Bearded Oaks Introduction

In A Nutshell

Duck under the trailing beard of Spanish moss, and you'll catch two lovers lying there, silently, as day shifts into night. It's with that kind of intimacy that Robert Penn Warren leads you into "Bearded Oaks," published first in Poetry magazine in 1937, and anthologized pretty much ever since.

Warren won three Pulitzer Prizes, two for poetry and one for his novel All the King's Men, making him the only author to win for both genres. Warren was also named the first U.S. Poet Laureate in 1986. This guy was big, but not high and mighty. Far from it. He would have you read the poem for itself, and skip the supporting materials. (Don't do it, though. If he were around now, do you think he could resist getting his Shmoop on?) He famously wrote "The world means only itself." And, he'd have you know, the poem was its own kind of world.

Warren teamed up with a bunch of other Southern writers associated with Vanderbilt University (his alma mater and where he later taught) to form "The Fugitives." These Southern renegades were sick of all the sentimental claptrap and the insistence that everything should be read through a biographical lens. They wanted to break out of the theoretical handcuffs that were slapped on poetry back then. They pushed for a "New Criticism," which looked at just the poem and thinking for yourself. So, why not take a page from the Fugitives' book, take a peek under this oak? Maybe you can lie down there too to see the world as it's meant to be seen: as itself.

 

Why Should I Care?

Although better known for his novels, Robert Penn Warren's poems provide a much more intimate expression for this literary lion. If you've never experienced his poetry, this poem is a great introduction. It's pretty much "brand Warren,, given its subject and the way he approaches it; a natural scene sends this thinking, feeling man into a kind of reverie. Man is dwarfed by nature. What are all these little human trifles next to trees and sun and planetary movement? What can a little guy and his girl do against the dimming light, even if they're really in love? Warren said, "What is a poem but a hazardous attempt at self-understanding?" And here you were thinking poetry was for people who stayed inside, like stamp collectors.
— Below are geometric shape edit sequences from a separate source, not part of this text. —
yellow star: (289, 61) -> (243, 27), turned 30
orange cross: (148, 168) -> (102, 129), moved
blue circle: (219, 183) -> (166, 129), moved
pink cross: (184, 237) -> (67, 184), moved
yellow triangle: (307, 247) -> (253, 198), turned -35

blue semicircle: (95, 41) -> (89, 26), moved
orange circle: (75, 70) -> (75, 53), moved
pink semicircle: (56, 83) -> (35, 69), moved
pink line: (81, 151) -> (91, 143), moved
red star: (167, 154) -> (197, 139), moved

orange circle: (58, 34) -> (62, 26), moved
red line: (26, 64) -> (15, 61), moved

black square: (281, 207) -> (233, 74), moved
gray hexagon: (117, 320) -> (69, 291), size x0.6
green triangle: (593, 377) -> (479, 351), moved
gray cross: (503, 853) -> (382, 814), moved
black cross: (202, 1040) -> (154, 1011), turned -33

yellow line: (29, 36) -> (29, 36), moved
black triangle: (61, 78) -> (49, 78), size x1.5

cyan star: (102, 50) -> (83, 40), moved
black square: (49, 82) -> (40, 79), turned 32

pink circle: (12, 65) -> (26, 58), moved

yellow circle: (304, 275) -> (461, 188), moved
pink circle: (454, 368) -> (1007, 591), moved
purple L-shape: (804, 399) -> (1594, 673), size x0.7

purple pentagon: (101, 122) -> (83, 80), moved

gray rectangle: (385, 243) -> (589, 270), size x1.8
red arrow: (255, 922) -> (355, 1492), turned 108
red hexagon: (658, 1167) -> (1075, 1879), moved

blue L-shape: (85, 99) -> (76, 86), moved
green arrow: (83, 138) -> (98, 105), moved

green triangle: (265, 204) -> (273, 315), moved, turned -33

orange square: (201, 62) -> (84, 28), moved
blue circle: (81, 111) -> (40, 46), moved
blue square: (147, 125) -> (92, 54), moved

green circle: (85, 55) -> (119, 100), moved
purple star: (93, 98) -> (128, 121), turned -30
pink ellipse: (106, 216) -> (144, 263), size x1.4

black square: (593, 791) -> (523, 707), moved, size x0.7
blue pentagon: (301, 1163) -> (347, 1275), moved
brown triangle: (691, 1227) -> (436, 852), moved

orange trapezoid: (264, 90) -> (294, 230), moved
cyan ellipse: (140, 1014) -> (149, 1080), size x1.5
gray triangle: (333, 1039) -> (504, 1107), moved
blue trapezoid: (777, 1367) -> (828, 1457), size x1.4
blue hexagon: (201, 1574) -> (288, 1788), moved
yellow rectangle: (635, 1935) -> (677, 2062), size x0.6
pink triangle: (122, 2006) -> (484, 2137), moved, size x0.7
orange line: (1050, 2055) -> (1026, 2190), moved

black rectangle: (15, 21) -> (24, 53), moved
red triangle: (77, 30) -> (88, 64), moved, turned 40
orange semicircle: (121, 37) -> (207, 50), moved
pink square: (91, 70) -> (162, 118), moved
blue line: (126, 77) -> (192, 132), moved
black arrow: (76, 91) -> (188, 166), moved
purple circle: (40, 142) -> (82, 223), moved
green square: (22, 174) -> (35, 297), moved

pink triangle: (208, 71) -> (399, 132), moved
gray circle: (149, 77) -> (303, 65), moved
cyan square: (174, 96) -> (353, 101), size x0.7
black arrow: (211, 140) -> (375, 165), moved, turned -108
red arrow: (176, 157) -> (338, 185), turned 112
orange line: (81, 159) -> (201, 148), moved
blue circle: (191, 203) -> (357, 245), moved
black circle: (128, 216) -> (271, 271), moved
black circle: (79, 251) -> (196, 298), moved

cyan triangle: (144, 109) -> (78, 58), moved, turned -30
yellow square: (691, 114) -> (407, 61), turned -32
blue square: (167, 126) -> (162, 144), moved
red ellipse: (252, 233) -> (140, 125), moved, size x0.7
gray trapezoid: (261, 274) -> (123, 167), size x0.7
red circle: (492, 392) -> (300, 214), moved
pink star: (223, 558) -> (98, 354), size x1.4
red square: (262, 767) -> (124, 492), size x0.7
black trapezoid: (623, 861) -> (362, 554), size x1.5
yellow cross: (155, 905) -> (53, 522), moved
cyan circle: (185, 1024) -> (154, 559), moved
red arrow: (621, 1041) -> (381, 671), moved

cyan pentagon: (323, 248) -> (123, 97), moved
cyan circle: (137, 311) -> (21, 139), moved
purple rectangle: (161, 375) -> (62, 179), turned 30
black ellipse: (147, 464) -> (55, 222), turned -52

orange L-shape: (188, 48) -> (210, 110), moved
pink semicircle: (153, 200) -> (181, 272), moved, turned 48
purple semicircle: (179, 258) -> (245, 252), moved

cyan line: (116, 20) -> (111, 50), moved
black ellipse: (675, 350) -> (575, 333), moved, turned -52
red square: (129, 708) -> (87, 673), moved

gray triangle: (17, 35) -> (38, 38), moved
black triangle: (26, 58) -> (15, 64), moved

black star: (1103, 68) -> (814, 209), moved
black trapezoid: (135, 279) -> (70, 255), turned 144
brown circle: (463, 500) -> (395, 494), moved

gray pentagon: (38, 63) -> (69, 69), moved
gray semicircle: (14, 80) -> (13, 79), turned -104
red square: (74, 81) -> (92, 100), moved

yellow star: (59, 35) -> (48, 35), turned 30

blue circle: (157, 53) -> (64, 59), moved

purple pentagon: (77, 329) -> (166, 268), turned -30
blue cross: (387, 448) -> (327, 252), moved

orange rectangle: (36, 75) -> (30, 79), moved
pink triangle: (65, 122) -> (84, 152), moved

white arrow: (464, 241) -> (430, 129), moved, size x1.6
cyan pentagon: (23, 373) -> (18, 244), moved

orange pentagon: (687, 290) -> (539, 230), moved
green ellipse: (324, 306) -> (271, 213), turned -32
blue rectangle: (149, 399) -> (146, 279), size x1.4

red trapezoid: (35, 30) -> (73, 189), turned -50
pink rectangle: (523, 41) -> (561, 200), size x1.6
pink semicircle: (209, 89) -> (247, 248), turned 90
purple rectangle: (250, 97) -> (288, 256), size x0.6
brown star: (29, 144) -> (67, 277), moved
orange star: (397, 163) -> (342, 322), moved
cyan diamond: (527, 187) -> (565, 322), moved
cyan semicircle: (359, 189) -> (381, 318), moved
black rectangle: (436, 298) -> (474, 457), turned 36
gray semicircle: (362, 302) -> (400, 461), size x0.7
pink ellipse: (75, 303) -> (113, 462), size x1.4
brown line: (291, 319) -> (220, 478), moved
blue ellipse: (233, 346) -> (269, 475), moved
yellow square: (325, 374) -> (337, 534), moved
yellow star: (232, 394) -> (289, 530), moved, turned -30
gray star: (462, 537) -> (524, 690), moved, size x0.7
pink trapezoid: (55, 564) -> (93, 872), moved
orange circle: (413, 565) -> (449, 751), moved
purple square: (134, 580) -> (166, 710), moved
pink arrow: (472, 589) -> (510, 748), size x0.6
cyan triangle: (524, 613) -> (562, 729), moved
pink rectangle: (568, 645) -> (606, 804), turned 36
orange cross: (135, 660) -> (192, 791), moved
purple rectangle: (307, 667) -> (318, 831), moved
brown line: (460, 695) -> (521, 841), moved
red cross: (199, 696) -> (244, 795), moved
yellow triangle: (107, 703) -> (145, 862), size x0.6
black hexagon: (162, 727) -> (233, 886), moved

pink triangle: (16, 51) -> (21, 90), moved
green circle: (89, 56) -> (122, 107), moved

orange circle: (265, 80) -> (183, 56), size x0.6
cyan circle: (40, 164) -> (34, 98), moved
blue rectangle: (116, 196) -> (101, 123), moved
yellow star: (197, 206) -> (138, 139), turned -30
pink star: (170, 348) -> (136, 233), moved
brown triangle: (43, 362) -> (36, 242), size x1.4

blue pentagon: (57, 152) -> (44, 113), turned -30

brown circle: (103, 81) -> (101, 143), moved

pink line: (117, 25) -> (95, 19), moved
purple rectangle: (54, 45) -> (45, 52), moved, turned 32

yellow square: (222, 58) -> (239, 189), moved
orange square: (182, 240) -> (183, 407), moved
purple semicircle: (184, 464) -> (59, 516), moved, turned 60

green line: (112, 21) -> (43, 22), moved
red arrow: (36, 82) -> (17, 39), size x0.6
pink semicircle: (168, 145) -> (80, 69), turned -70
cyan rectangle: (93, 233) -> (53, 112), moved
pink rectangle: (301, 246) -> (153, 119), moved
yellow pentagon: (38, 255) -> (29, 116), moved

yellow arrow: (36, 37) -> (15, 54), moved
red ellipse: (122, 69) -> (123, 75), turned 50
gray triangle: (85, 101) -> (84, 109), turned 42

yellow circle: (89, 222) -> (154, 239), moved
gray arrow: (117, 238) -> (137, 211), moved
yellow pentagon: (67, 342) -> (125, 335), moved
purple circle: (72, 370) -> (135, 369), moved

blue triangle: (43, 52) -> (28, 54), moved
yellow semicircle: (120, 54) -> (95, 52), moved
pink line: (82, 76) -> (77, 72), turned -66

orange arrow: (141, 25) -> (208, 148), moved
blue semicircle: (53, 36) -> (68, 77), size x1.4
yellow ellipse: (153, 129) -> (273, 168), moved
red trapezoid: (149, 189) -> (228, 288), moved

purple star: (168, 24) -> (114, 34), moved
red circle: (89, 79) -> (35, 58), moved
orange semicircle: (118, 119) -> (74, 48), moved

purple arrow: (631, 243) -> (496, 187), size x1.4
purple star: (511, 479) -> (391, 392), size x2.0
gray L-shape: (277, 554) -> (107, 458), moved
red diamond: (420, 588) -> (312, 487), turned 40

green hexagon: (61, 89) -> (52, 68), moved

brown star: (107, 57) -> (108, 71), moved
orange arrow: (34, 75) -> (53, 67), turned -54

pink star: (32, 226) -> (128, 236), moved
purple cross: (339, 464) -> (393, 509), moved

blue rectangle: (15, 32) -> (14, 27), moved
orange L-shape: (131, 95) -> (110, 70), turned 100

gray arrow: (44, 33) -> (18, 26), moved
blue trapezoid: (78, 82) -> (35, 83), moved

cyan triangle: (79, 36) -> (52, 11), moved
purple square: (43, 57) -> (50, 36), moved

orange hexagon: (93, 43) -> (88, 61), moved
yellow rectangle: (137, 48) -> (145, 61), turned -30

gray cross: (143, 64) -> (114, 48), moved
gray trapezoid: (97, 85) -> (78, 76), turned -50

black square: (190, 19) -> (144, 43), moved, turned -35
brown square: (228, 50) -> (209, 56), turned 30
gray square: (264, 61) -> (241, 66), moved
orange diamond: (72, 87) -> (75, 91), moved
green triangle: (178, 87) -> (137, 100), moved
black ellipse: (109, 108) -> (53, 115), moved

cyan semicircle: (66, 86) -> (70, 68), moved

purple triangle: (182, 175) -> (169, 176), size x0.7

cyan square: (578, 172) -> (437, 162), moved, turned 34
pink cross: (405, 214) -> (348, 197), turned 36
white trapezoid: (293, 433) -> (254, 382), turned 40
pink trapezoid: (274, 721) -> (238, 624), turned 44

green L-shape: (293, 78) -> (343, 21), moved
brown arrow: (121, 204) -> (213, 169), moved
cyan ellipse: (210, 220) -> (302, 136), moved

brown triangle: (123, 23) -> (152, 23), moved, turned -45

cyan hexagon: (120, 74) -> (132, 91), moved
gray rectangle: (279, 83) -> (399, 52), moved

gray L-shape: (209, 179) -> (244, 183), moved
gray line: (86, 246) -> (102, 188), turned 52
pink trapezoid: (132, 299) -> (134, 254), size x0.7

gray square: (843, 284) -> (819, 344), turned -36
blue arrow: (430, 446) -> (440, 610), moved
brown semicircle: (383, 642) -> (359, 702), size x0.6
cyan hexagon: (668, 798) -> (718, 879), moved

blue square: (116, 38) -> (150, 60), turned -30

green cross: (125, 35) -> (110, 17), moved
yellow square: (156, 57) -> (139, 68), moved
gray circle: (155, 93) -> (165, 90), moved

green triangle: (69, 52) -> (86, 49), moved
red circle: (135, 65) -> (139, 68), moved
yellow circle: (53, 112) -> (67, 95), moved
It may seem to you that a poem like this is anything but hazardous. Even if you do venture out to experience it for yourself, where's the danger in lying under a tree and watching the sun go down? But if you let this poem draw you in, you too may be confronted with a vastness of a universe that is, well, pretty unsettling. Starting with a description of the trees and sunlight, this poem makes its way through until it reaches big questions of love, history's undoing, and eternity. If you've ever looked around you and wondered about the "big picture" of life, the universe, and everything, then this poem is for you.